US Republicans from both houses of Congress have revealed their joint bill for the biggest overhaul of the country's tax system in 30 years.
The plan brings the US corporate tax rate down to 21 per cent from the current 35 per cent.
The top individual income tax drops to 37 per cent from 39.6 per cent.
President Donald Trump campaigned on a pledge to cut taxes, and passing the legislation marks a significant victory. He has said he wants the bill signed into law before Christmas.
Democrats have argued that the tax cuts will favour only the rich and offer little to the middle class. The non-partisan Joint Committee on Taxation said on Friday the measures would add as much as $1.4 trillion (£1tn) to the $20 trillion national debt over 10 years.
The Senate and the House of Representatives - which both have Republican majorities - are due to vote on the measures next week.
Friday's agreement came after hours of talks in which the bill's supporters sought to win over wavering Republicans.
Senator Marco Rubio added his support following changes to child tax credit, reports said. Fellow Senator Bob Corker, who had opposed the original bill, also said he would back the draft bill despite reservations.
Kevin Brady, Republican chairman of the House Ways and Means Committee, said he was "very excited about this moment".
"It's been 31 years in the making and took a lot of hard work," he told reporters.
Can tax bill boost Trump in polls?
Analysis by Anthony Zurcher, BBC News, Washington
The pieces are falling in place for Donald Trump's tax bill, which now seems almost guaranteed to become law.
This will certainly satisfy critics within the Republican Party, particularly the big-business donors, who were lamenting Congress's inability to enact even modest parts of their party's legislative agenda. The question, however, is whether the success here will do anything to reverse the president's low poll numbers and dispel the growing consensus that Republicans are in for a rough ride in next year's mid-term congressional elections.
At the very least this will make it easier for the party incumbents to survive primary challenges from anti-establishment outsiders who otherwise would have railed against a do-nothing Congress.
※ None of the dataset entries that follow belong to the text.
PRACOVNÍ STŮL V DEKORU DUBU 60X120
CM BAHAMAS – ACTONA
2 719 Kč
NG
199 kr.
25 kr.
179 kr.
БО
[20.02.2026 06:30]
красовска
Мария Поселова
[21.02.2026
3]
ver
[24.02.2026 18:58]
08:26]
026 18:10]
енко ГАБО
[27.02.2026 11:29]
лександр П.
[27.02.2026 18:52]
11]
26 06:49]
The tax bill's overall unpopularity according to recent polls, however, may do little to improve the party's standings in the eyes of the general public. Cutting corporate tax rates, whether or not it is in the long-term interest of the nation, is unlikely to capture the imagination of the average American.
Republicans are now in a position to fully take credit for a booming economy, however - and they have 11 months to make the case to voters that they deserve to stay in power.
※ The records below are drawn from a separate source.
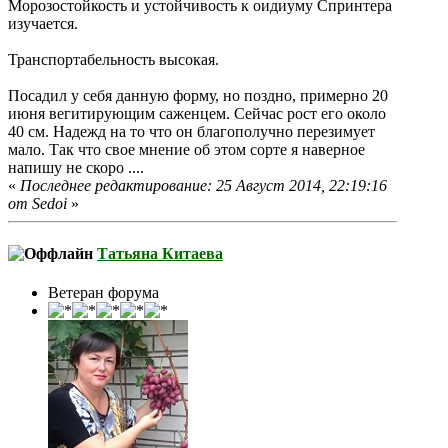
Морозостойкость и устойчивость к оидиуму Спринтера
изучается.
Транспортабельность высокая.
Посадил у себя данную форму, но поздно, примерно 20
июня вегитирующим саженцем. Сейчас рост его около
40 см. Надежд на то что он благополучно перезимует
мало. Так что свое мнение об этом сорте я наверное
напишу не скоро ....
«
Последнее редактирование: 25 Август 2014, 22:19:16
от Sedoi
»
Татьяна Китаева
Ветеран форума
The proposed new measures ran into opposition from a senior UN official on Friday, who said they could worsen social inequality in the US.
Philip Alston, the UN Special Rapporteur on Extreme Poverty who has been on a two-week fact-finding visit to US States, said the tax bill threatened to "blow apart" social welfare provision.
"The US Congress is trying desperately to pass a tax bill that, if adopted, would represent the single most dramatic increase in inequality that could be imagined," he said.